Mas a ideia que tinha era a de que as microondas aqueciam as moléculas de água uniformemente na componente rotacional. Como a componente colisional mantinha-se uniforme uma vez que a água estava em equilíbrio térmico, a energia cinética média podia subir acima da necessária para a água ferver. Assim que moléculas suficientes colidissem entre si e dissipassem a energia da componente rotacional, apareceria de súbito uma distribuição mais uniforme de energia colisional, maior pressão e consequentemente as bolhas. Isso explicaria porque é que um simples toque no recipiente fazia a água ferver de repente, com bohas muito maiores que o habitual.
A presença de impurezas na água, como açúcar por exemplo, seria suficiente para interferir no aquecimento rotacional em fase e impedir o sobreaquecimento da água.
Se o bombardear de microondas não for uniforme, usando recipientes opacos a essa radiação que formam cáusticas, ou movendo o recipiente dentro do microondas, essas colisões são mais aleatórias e a água ferve rapidamente.
Outra solução seria mudar ligeiramente a frequência ou fase das microondas de tempos a tempos, arruinando a fase, para introduzir alguma agitação por via da conservação do momento angular das molécula em rotação.
Já agora só para ilustrar o post aqui fica o link para um vídeo de como ferver água (DUUUHHHH!)
ResponderEliminarhttp://www.youtube.com/watch?v=kieGBkOdyMU
Uma curiosidade:
A escala de temperatura Celsius foi inicialmente definida pelo astrónomo suiço Anders Celsius em que os 0 ºC marcavam o ponto de ebulição da água e os 100 ºC o ponto de fusão, mais tarde a escala foi invertida.
Actualmente (desde 1954) a escala é definida por dois pontos:
O zero absoluto (−273,15 °C) e o ponto triplo da água (0,01 ºC)
Fonte: http://en.wikipedia.org/wiki/Celcius
Francisco,
ResponderEliminarA água líquida forma redes de pontes de hidrogénio (razão pela qual tem um ponto de ebulição relativamente alto, para moléculas tão pequenas) e tem uma densidade tal que me parece que as componentes da rotação e colisão ficam em equilíbrio em fracções de cagagésimo de segundo.
O açucar também não te safa porque, estando dissolvido, não "fura" a superfície para facilitar a formação de bolhas.
Tanto quanto sei, o problema é apenas que a àgua está suficientemente quente para vencer a pressão atmosférica mas, sem a ajudinha de alguma irregularidade não consegue vencer também a tensão superficial para expandir a bolha.

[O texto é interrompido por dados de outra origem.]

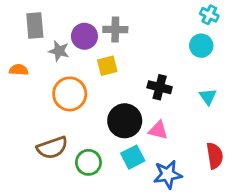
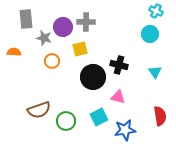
orange circle: (70, 94) -> (52, 61), moved, size x0.6
black circle: (125, 121) -> (93, 77), moved

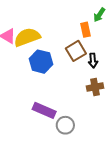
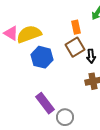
orange rectangle: (85, 30) -> (76, 27), moved
purple rectangle: (44, 110) -> (45, 103), turned 30

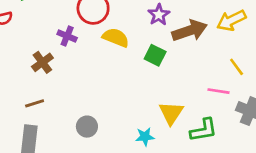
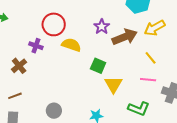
green square: (155, 55) -> (98, 66), moved
yellow line: (237, 67) -> (151, 58), moved
yellow triangle: (171, 113) -> (113, 84), moved
green L-shape: (204, 130) -> (139, 109), turned 35

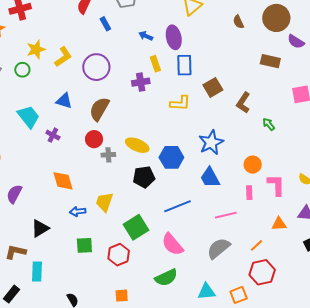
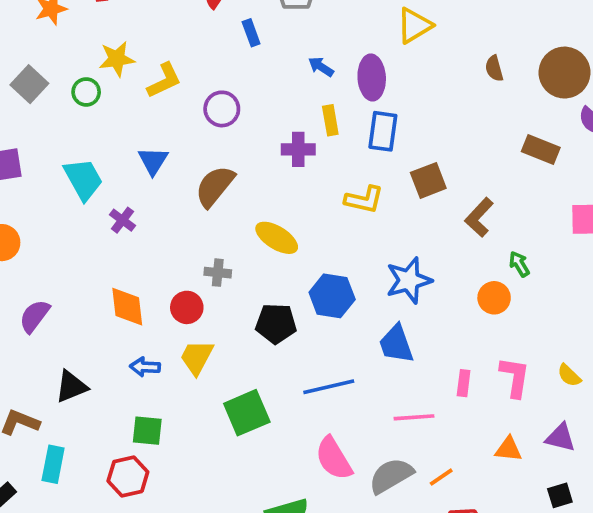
purple circle: (96, 67) -> (222, 109), size x0.7
blue triangle: (64, 101) -> (153, 161), turned 36
red circle: (94, 139) -> (187, 307), moved
yellow ellipse: (137, 145) -> (277, 238), moved
orange circle: (253, 165) -> (494, 298), moved
pink semicircle: (172, 244) -> (334, 458), moved
orange line: (256, 245) -> (441, 477), moved
red hexagon: (119, 255) -> (128, 476), moved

Mas, se o fizer, esta força decai com o crescimento da bolha e a bolha cresce cada vez mais depressa até cozer as sobrancelhas do gajo que estava "então? isto não ferve?".
E uma onda de pressão é suficiente para isso?

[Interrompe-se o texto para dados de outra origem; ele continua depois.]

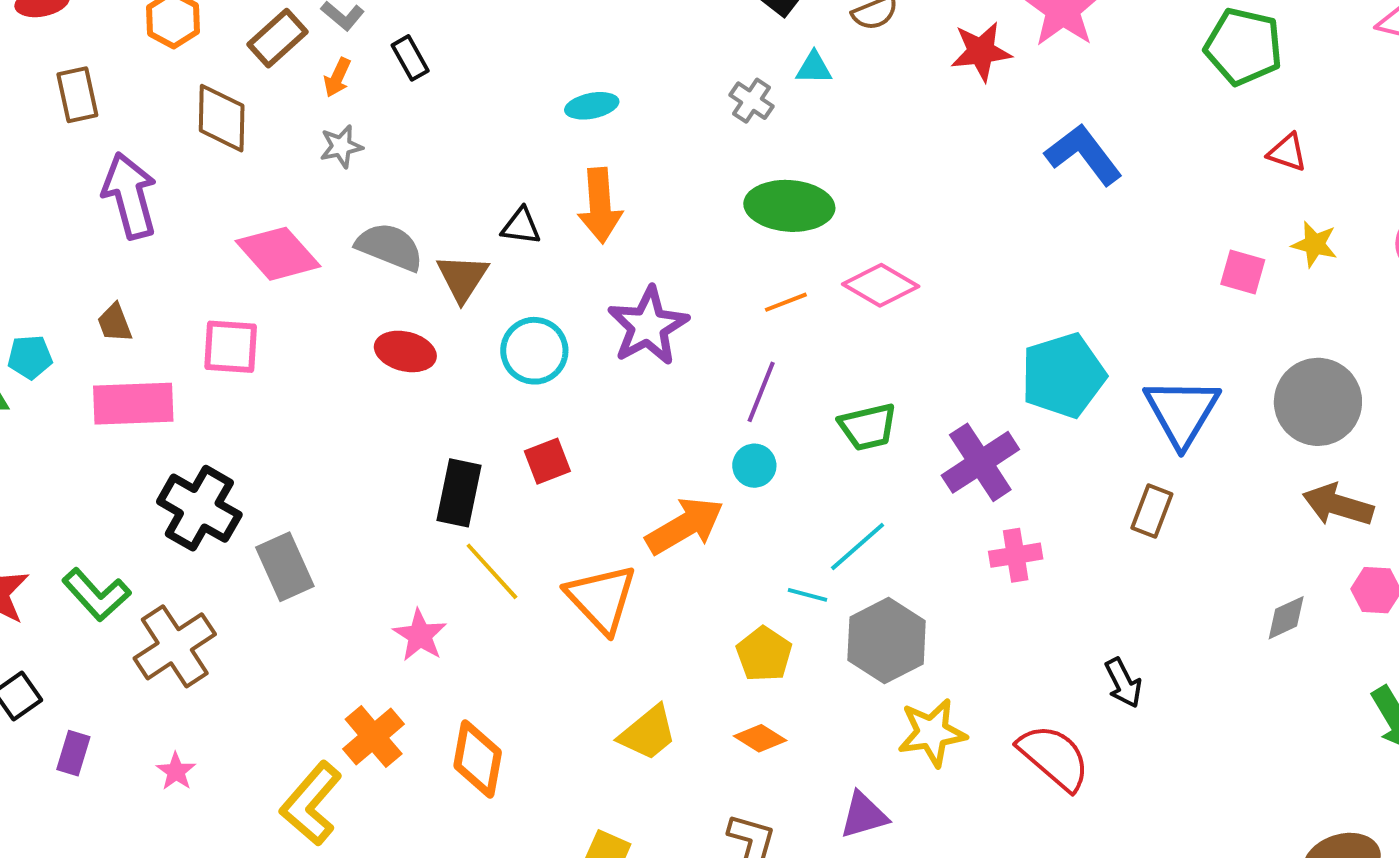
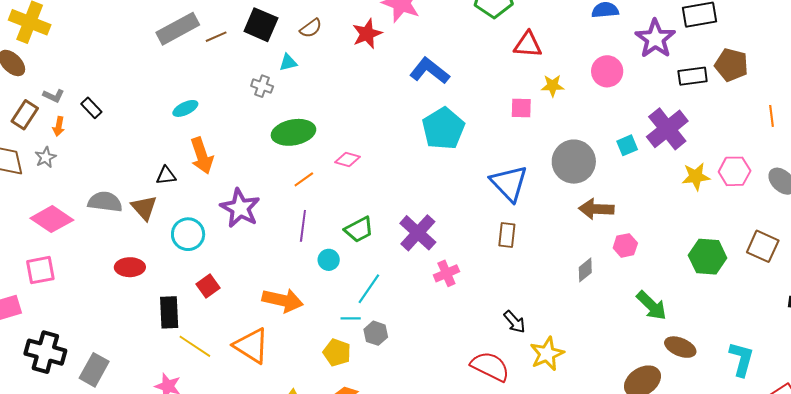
gray star: (341, 146) -> (46, 157), moved
red triangle: (1287, 152) -> (528, 45), size x1.4
pink diamond: (881, 285) -> (348, 159), size x0.7
red ellipse: (405, 351) -> (130, 267), moved
cyan pentagon: (1063, 376) -> (443, 128), moved
cyan circle: (754, 466) -> (329, 260), moved
orange arrow: (685, 526) -> (283, 300), turned 57
gray rectangle: (285, 567) -> (94, 370), turned 68
gray hexagon: (887, 641) -> (376, 333), moved, size x0.6
yellow star: (932, 733) -> (547, 354), moved

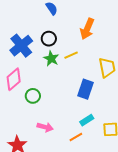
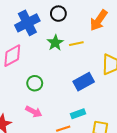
black circle: (49, 39) -> (58, 14), moved
blue rectangle: (86, 89) -> (84, 82), turned 30
green circle: (33, 96) -> (35, 83), moved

ResponderEliminarÉ que de facto assim a minha explicação não serve.
ResponderEliminar«E uma onda de pressão é suficiente para isso?»

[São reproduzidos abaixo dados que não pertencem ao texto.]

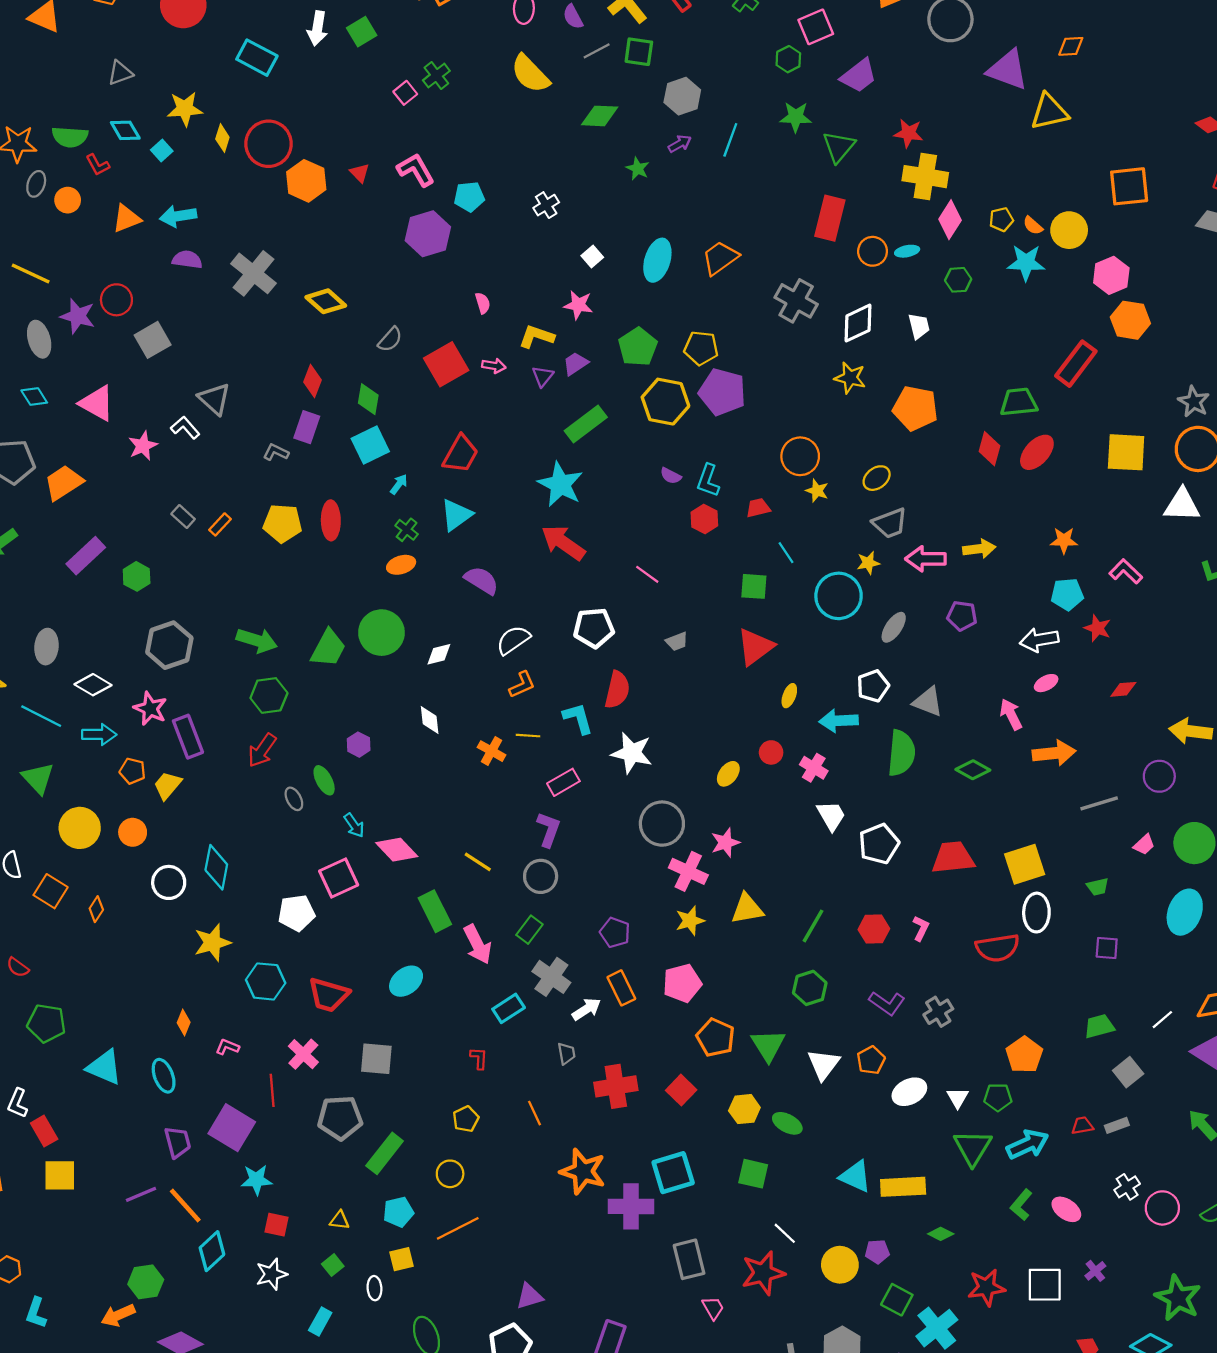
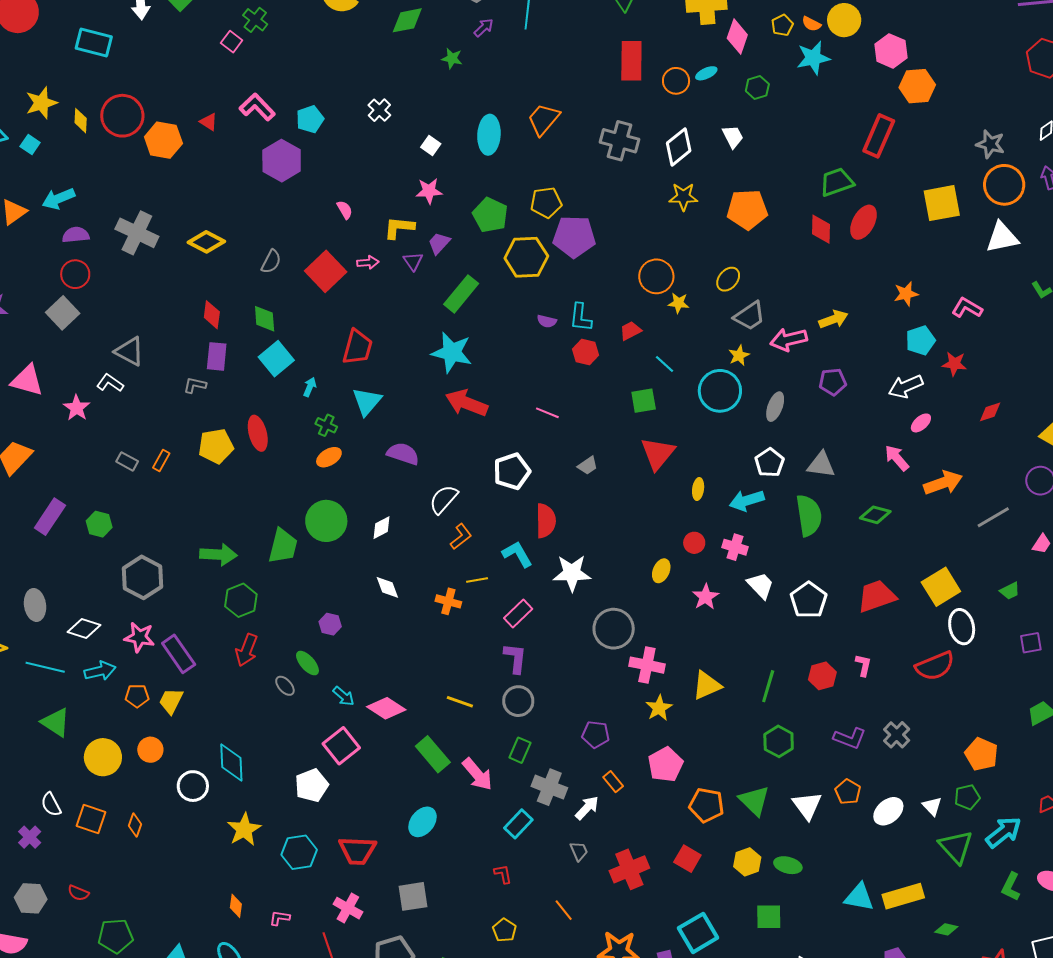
red circle: (116, 300) -> (75, 274), moved
pink star: (725, 843) -> (706, 597), moved
orange rectangle: (621, 988) -> (613, 782), size x0.7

ResponderEliminarPode ser. Basta que localmente dê o empurrão que falta para a bolha começar a crescer. Não precisa de muito, porque assim que expande um pouco deixa de aguentar a pressão do vapor e puf.
A mudança de fase é facilitada pela presença de impurezas, irregularidades no recipiente, etc que servem de núcleos para ebulição, solidificação, etc. Se o aquecimento (ou arrefecimento) não for turbulento, se o líquido não contiver impurezas, se o recipiente tiver as paredes lisinhas, então a água pode ultrapassar os 100 graus e manter-se líquida (ou passar abaixo de 0 ºC e não formar gelo). Chamam-se estados metaestáveis, mas qualquer flutuação (pancada na parede da vasilha, que provoca ondas de pressão no líquido, despejar uma colher de nescafé na água, com os grãos de café a servirem de núcleos para ebulição) pode despoletar a súbita mudança de fase de grande parte do líquido.
ResponderEliminarDa série de vídeos "Is It A Good Idea To Microwave This?":
ResponderEliminarIs It A Good Idea To Microwave A Bottle Of Gin?
http://www.youtube.com/watch?v=7z-BU7VMq2Q
Is It A Good Idea To Microwave A Water Balloon?
http://www.youtube.com/watch?v=kY0xudwNRHA
Pontes de hidrogénio? Isso não é sobrenatural? O naturalismo diz que isso não existe. Alguem ja viu alguma?
ResponderEliminarDêem uma olhada aqui e expliquem-me se puderem a cena dos triangulos:
ResponderEliminarhttp://blog.criticanarede.com/2010/01/existe-um-paradoxo-com-as-teses-do.html?
João,
ResponderEliminarAo contrário do que parece, a aparente hipótenusa do triangulo formado pelas figuras todas não é uma linha recta mas tem um "canto" entre o azul e o encarnado.
Isto é fácil de ver se medires as proporções entre catetos em cada um destes triângulos: 3/8 é diferente de 2/5.
Dito de outra forma, com o trapézio (vermelho+amarelo+verde_claro) que está na figura de cima, precisarias de juntar um triângulo de altura 15/8, e não 2, para que a figura resultante fosse um triângulo.
ResponderEliminarDepois na figura de baixo, se tiveres em conta que o triângulo verde_escuro tem altura 15/8, então se deslocares 1/8 unidades de cada um dos quadrados da base do polígono verde_claro (5 quadrados) e da base do polígono amarelo (2 quadrados) para o "buraco", tal que estes ficam com altura 15/8, tapas o buraco (preenches uma quantidade 7*1/8) e continuas a ter um triângulo.
mas de onde saiu o livre arbítrio através de um truque de imagens ?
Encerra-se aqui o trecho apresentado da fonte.